According to ECLAC, the seven years of slow economic growth that have accumulated in Latin America and the Caribbean – with rising rates of poverty, extreme poverty and inequality – could significantly affect women. As the organization warned a few days ago, if the effects of COVID-19 lead to 5% of the economically active population losing their income, poverty could increase by 3.5 percentage points. This would mean that 107 million women in the region would find themselves in situations of poverty.

In addition, the measures to contain the pandemic could have effects on women’s formal labor due to their concentration in the most affected sectors, such as social services, wholesale and retail sales, business services, and transportation, storage and communications. These four sectors account for 78% of all employed women in the region. In addition, quarantine and public health measures will also have an adverse effect on people in the informal market and in small businesses.

Also, the limited and unequal coverage of health systems affects people’s access to care and reinforces women’s unpaid work. In this way, the containment and quarantine measures deepen the crisis of care in the region: 72.8% of all people employed in the health sector are women, while paid domestic work represents 11.4% of employed women.

Meanwhile, in the period prior to this sanitary crisis, women spent one third of their time on domestic work and unpaid care. Today, with the closure of schools, social isolation and an increase in the number of ill people, the extra burden of unpaid work intensifies.

In another realm, the quarantine or confinement situation entails serious threats to the security of many women and girls who suffer violence in their homes, ECLAC warns, since it increases the amount of time that women are alone with their abusers while reducing the possibilities for seeking help: in the countries of the region that have measurements, at least one in every four women has experienced an episode of physical or sexual violence perpetrated by their intimate partner.

Meanwhile, in the majority of Latin American countries, the people who commit femicides are victims’ current or former intimate partners.

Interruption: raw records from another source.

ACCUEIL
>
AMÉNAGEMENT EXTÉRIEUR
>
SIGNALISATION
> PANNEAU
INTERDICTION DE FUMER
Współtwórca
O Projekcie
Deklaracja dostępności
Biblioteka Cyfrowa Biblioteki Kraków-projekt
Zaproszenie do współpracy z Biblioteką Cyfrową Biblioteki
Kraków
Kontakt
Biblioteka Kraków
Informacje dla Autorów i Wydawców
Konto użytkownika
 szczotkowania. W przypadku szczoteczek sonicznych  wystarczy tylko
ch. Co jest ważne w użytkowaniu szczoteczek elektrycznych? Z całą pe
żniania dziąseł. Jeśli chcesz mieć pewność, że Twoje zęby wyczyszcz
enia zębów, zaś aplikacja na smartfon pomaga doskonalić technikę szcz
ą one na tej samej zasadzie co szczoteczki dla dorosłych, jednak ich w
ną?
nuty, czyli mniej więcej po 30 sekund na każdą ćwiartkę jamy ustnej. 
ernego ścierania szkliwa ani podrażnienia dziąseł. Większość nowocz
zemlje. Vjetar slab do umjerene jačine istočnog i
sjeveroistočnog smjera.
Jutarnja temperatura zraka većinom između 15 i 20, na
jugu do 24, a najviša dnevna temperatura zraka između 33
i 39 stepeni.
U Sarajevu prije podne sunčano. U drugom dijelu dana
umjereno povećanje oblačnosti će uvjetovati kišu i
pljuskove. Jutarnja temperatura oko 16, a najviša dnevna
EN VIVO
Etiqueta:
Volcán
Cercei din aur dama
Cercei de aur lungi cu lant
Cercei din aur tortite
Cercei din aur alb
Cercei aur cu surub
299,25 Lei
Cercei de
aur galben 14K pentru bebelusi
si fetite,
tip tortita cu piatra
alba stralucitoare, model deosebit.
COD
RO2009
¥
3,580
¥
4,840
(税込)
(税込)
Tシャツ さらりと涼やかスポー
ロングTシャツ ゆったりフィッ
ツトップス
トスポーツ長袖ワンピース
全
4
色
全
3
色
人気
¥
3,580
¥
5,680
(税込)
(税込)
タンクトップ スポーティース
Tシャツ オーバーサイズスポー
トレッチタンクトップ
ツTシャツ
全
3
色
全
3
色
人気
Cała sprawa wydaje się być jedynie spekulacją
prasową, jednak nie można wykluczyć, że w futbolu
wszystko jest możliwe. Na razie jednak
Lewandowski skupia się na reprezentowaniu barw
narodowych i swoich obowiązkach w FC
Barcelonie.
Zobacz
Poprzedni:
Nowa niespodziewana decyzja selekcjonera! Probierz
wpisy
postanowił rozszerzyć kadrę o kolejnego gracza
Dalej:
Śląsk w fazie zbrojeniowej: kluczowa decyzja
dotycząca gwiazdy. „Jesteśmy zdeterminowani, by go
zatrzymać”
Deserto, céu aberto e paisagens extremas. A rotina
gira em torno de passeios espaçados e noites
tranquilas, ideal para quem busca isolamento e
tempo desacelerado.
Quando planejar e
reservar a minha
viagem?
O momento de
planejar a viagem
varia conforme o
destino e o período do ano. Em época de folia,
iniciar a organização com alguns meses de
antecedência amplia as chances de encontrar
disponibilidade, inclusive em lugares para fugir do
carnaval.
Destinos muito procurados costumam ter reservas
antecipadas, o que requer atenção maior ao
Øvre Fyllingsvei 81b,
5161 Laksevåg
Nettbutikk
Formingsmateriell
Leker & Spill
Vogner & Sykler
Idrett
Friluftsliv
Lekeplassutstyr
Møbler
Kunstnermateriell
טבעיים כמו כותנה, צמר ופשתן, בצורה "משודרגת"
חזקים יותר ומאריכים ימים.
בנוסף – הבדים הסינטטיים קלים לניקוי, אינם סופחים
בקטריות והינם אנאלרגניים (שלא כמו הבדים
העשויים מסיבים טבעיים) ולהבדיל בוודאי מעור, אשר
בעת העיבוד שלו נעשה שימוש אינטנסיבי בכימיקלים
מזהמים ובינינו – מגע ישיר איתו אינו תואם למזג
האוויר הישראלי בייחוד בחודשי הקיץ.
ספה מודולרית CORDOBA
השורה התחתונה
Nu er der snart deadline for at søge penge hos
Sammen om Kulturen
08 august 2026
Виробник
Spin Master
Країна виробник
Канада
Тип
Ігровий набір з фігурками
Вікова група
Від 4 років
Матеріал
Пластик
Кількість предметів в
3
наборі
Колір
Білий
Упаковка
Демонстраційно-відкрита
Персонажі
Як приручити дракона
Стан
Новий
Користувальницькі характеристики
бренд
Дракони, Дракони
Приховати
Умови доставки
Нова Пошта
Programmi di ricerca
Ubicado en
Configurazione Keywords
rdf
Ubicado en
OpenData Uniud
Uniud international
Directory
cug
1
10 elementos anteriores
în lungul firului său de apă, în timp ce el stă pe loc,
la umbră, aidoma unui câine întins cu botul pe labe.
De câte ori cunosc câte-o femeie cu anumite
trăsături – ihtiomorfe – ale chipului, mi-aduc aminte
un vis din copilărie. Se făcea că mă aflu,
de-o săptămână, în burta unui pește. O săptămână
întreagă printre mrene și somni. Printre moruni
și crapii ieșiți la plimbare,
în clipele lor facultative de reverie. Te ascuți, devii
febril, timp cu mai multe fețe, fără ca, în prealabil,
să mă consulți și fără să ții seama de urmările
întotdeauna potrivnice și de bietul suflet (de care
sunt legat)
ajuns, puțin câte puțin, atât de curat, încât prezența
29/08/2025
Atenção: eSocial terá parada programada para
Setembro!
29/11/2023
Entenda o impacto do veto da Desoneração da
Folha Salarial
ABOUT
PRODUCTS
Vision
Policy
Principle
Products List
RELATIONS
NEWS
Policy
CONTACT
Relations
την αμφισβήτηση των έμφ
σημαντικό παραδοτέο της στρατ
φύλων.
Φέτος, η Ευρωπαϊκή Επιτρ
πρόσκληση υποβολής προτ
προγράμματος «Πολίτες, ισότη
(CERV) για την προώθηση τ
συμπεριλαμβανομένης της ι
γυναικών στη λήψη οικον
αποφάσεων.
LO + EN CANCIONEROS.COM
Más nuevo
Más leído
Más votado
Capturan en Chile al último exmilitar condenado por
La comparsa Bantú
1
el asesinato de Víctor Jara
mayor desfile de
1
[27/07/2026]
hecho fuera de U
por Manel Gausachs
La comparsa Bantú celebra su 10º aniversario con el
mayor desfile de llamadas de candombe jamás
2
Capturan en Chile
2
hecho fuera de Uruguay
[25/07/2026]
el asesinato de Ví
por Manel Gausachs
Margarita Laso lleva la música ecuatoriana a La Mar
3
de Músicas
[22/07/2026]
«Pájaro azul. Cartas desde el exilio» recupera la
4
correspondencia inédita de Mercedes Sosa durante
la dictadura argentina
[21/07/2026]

In Ecuador, Uruguay and Peru, for example, this kind of femicide accounts for more than 85% of all women’s violent deaths in the country.

In her presentation, Alicia Bárcena emphasized that the Montevideo Strategy contributes to incorporating a gender perspective into the policies adopted to confront COVID-19 and its consequences, since it allows for carrying out campaigns to broadly disseminate the services available to guarantee women’s rights; it promotes regional, subregional and bilateral cooperation initiatives; it furthers the availability of data on the effects on people and the economy, disaggregated by sex, and prospective studies; it fosters participation through virtual platforms to consult with women’s and feminist organizations about strategies to tackle the pandemic; and it expands fiscal space to mobilize enough public resources to take on COVID-19 with a gender perspective.

“We are facing an unprecedented crisis where clearly the role of States and intergovernmental organizations will be decisive for coordinating actions that allow us to get past the emergency as soon as possible and to undergo an economic and social recovery, leaving no one behind,” Alicia Bárcena stated.

In the framework of the meeting, ECLAC made available to countries an initial mapping of the initiatives announced by Ministries and Machineries for the Advancement of Women to address gender dimensions in the responses to the pandemic in Latin American and Caribbean countries. This mapping will be updated with the progress presented at the meeting and will be made into an updated digital repository available to countries.

In addition, the document entitled The COVID-19 pandemic is exacerbating the care crisis in Latin America and the Caribbean was released, presenting the importance of care for the sustainability of life and the little visibility that this sector has in the region’s economies.

This study has been incorporated into the COVID-19 Observatory in the region created recently by ECLAC, which compiles detailed information about the policies being adopted at a regional and global level to confront the COVID-19 pandemic, as well as analysis of the economic and social effects that they will have at a national and sectoral level.